Modelling Immune Mediated Renal Injury through the Use of Induced Pluripotent Stem Cell Derived Organoids

Session Information

Category: Diabetic Kidney Disease

  • 601 Diabetic Kidney Disease: Basic


  • Dodd, Thomas K., University College Dublin, Dublin, Ireland
  • Davis, Jessica L., University College Dublin, Dublin, Ireland
  • Kennedy, Ciarán, University College Dublin, Dublin, Ireland
  • Clerkin, Shane, UCD, Dublin, Ireland
  • De gaetano, Monica, University College Dublin, Dublin, Ireland
  • Godson, Catherine, The Conway Institute of Biomolecular and Biomedical, Belfield, Dublin, Ireland
  • Belton, Orina, University College Dublin, Dublin, Ireland
  • Crean, John, University College Dublin, Dublin, Ireland

Group or Team Name

  • Diabetes Complications Research Centre, UCD School of Biomolecular and Biomedical Science, University College Dublin

The role of inflammatory cells in chronic kidney disease has been well documented, with macrophage infiltration and accumulation implicated in the initiation and progression of renal injury.
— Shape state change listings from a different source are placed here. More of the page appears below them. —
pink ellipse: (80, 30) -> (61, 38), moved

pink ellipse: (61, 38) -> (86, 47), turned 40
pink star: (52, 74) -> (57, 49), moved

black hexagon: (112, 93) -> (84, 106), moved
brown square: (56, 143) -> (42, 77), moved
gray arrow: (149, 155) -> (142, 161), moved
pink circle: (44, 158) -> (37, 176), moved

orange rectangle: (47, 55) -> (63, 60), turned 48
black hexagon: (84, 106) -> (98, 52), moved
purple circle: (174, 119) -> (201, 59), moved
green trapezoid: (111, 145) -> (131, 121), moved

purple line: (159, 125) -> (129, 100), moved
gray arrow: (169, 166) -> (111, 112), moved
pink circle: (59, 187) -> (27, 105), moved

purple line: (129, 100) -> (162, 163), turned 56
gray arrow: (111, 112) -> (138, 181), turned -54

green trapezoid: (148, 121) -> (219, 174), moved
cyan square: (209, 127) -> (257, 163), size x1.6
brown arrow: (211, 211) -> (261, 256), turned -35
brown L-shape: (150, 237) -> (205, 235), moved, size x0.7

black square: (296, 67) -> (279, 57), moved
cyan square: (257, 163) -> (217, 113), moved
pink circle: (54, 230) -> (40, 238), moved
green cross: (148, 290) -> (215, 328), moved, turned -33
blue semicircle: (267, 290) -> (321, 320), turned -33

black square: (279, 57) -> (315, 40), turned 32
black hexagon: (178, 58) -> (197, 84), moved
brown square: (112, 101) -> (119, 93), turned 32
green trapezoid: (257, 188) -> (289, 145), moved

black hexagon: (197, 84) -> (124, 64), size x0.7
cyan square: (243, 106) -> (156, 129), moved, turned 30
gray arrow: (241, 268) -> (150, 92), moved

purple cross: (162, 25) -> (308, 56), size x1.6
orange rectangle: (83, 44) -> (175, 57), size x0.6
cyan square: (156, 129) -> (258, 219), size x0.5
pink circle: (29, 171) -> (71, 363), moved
However, current models of disease fail to accurately reflect the initial cycles of damage and resolution. At the core of this issue remains a fundamental gap in our knowledge of how discrete inflammatory signalling networks converge and interact with renal tissue to cause fibrosis. We have found that plasticity of resident cells and infiltrating cells is reflected by significantly increased levels of the stemness regulator, miR-302 in exosomes of patients with CKD while additionally the TGFβ signalling network was identified as a mediator of macrophage reprogramming.
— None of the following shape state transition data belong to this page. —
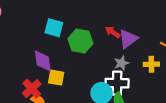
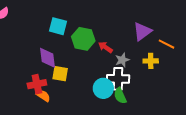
red arrow: (113, 32) -> (105, 47), moved
purple triangle: (128, 39) -> (142, 31), moved
red cross: (32, 89) -> (37, 84), turned 30

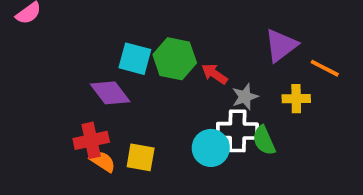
cyan square: (58, 26) -> (135, 59), moved
purple diamond: (47, 58) -> (110, 93), turned -30
yellow square: (60, 74) -> (141, 157), moved
green semicircle: (120, 96) -> (264, 140), moved

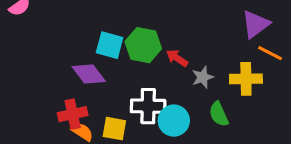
purple triangle: (281, 45) -> (256, 24), moved
yellow cross: (296, 99) -> (246, 79), size x1.4
white cross: (237, 131) -> (148, 106), moved

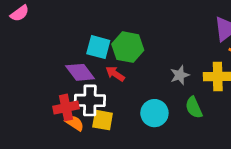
red arrow: (177, 58) -> (115, 74), moved
white cross: (148, 106) -> (90, 100), moved

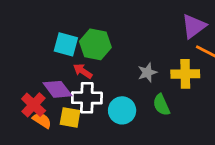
purple diamond: (80, 72) -> (57, 89), moved
white cross: (90, 100) -> (87, 98), moved
red cross: (66, 107) -> (34, 105), turned -35

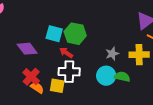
purple diamond: (57, 89) -> (27, 49), moved
green semicircle: (161, 105) -> (122, 77), turned 126
cyan circle: (122, 110) -> (106, 76), moved

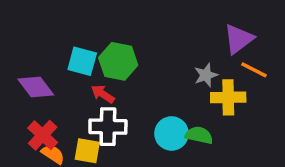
gray star: (112, 54) -> (206, 75), moved

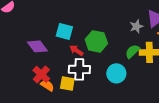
green hexagon: (118, 61) -> (96, 41), moved
gray star: (206, 75) -> (136, 26), moved
green semicircle: (199, 135) -> (132, 51), moved, turned -56

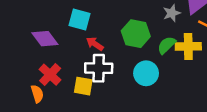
green hexagon: (96, 41) -> (136, 34), moved
orange semicircle: (47, 85) -> (37, 94), moved, turned 40

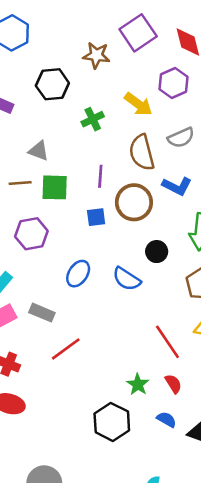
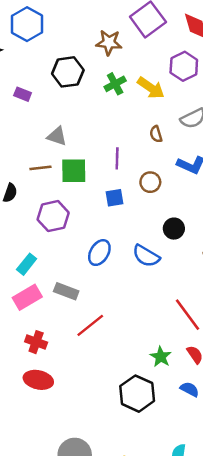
green cross: (93, 119) -> (115, 84), moved
brown semicircle: (142, 152) -> (156, 134), size x0.5
brown circle: (134, 202) -> (150, 182), size x0.6

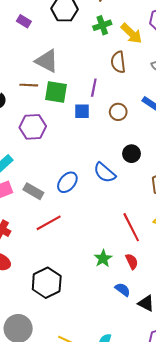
brown semicircle: (156, 134) -> (118, 62), moved, size x1.5
gray triangle: (57, 136) -> (47, 61), size x1.4
blue square: (114, 198) -> (82, 111), moved
blue ellipse: (99, 253) -> (67, 182), moved
black hexagon: (137, 394) -> (47, 283), moved

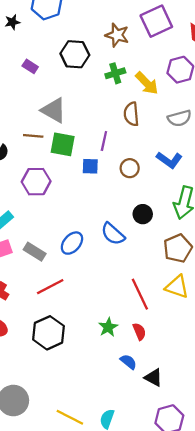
black hexagon: (47, 283) -> (49, 333), moved

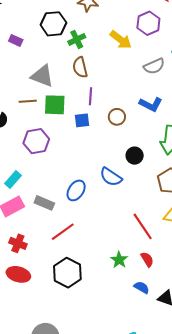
green cross: (115, 73) -> (77, 39), moved
brown semicircle: (131, 114) -> (80, 67), moved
IPSCs were differentiated into kidney organoids over a 24 day period. Primitive streak formation was induced by treating cells with CHIR99021 8µM for 3 days. Medium was then changed to APEL medium supplemented with 200ng/ml FGF9 and Heparin 1µg/ml. On day 12, growth factors were removed and organoids were matured until day 24.

Organoids were then cultured in conditioned media from peripheral blood mononuclear cells (PBMCs) polarised towards a pro-inflammatory phenotype using lipopolysaccharide 200ng/ml and Interferon γ 20ng/ml and towards a pro-resolving phenotype using interleukin 4 20ng/ml and interleukin 13 20ng/ml. Organoids were subsequently fixed, stained and imaged using confocal microscopy for known markers of renal damage. Similarly, organoids were also treated with the nephrotoxic agent Aristolochic Acid (AA) and co cultured with PBMCs.


Culturing of organoids in conditioned media for a 48 hour period lead to significant increases in the expression of αSmooth Muscle Actin, Fibronectin and KIM-1. Co culture of organoids exposed to AA for up to 24 hours with PBMCs resulted in significant damage to the organoid, accompanied by migration and infiltration of differentiated cells into these damaged organoids.


We propose that this novel model of macrophage induced renal damage can be used to investigate the role of inflammatory pathways which result in fibrosis and that by manipulating the plasticity of resident and infiltrating cells we may inhibit or reverse the progression of fibrosis in vivo.